State v. Greenway

MOELLER, Justice,

specially concurring in part.

I agree that defendant’s convictions and sentences should be affirmed. I do not, however, join in the proportionality analysis conducted by the majority. I continue to believe that proportionality reviews by this court are inappropriate for the reasons set forth in the concurring opinions in State v.
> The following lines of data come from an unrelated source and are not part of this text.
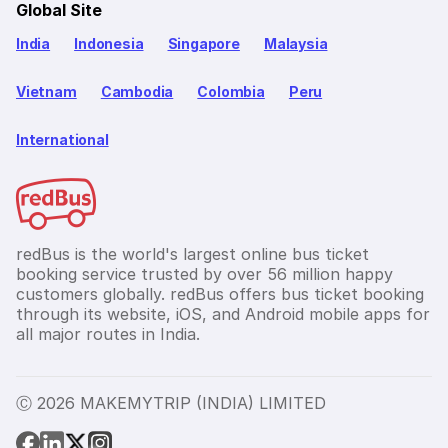
Global Site
India
Indonesia
Singapore
Malaysia
Vietnam
Cambodia
Colombia
Peru
International
redBus is the world's largest online bus ticket
booking service trusted by over 56 million happy
customers globally. redBus offers bus ticket booking
through its website, iOS, and Android mobile apps for
all major routes in India.
Ⓒ 2026 MAKEMYTRIP (INDIA) LIMITED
White, 168 Ariz. 500, 815 P.2d 869 (1991).

In rejecting defendant’s claim that the trial court should have conducted a proportionality review, the majority correctly holds that “[t]he trial court’s consideration of other similarly situated defendants is irrelevant to this defendant’s ‘character or record,’ and does not show any of the circumstances surrounding this defendant’s ‘offense’ that would call for a sentence less than death.” (Emphasis in original.) At 171, 823 P.2d at 38. The same considerations of irrelevancy that led the majority to reject proportionality reviews by trial courts apply with at least equal force to proportionality reviews by this court.

The Arizona death penalty statutes, carefully crafted to meet constitutional requirements, do not envision judicially-created proportionality reviews. The record in this case demonstrates the “slippery slope” toward which the majority inches by persisting in conducting such reviews. Defendant sought to introduce evidence in the trial court concerning several other murder cases which he contended were factually similar to his case and which resulted in life sentences. Defendant also requested the trial court to examine all first degree murder cases in Arizona since 1980 when conducting the proportionality review.

If meaningful proportionality reviews are to be conducted with the parties’ participation, it seems obvious that the courts in such cases will soon be litigating not one murder case, but scores or, indeed, hundreds of murder cases in every potential capital case. One may also reasonably predict that when a defendant under a death sentence at last exhausts his other remedies and nears an execution date, he will seek an updated proportionality review to include capital cases which have accrued during the years since his own death sentence was imposed. The majority’s insistence on proportionality reviews, if carried to its logical conclusion, will inevitably result in all death penalty cases becoming so bogged down that it will be virtually impossible to conclude any of them. Our experience with seemingly interminable death penalty litigation should cause us to refrain from gratuitously adding yet another obstacle to finality.

I realize that, to date, the court has conducted its proportionality reviews without evidentiary input from the parties, a seeming anomaly not yet addressed by this court or, so far as I know, by any other court. Because proportionality reviews are unnecessary in the first instance, arguably the majority may continue to exclude the parties from such reviews and conduct them as it sees fit. In my view, however, prudence suggests that we abandon the practice.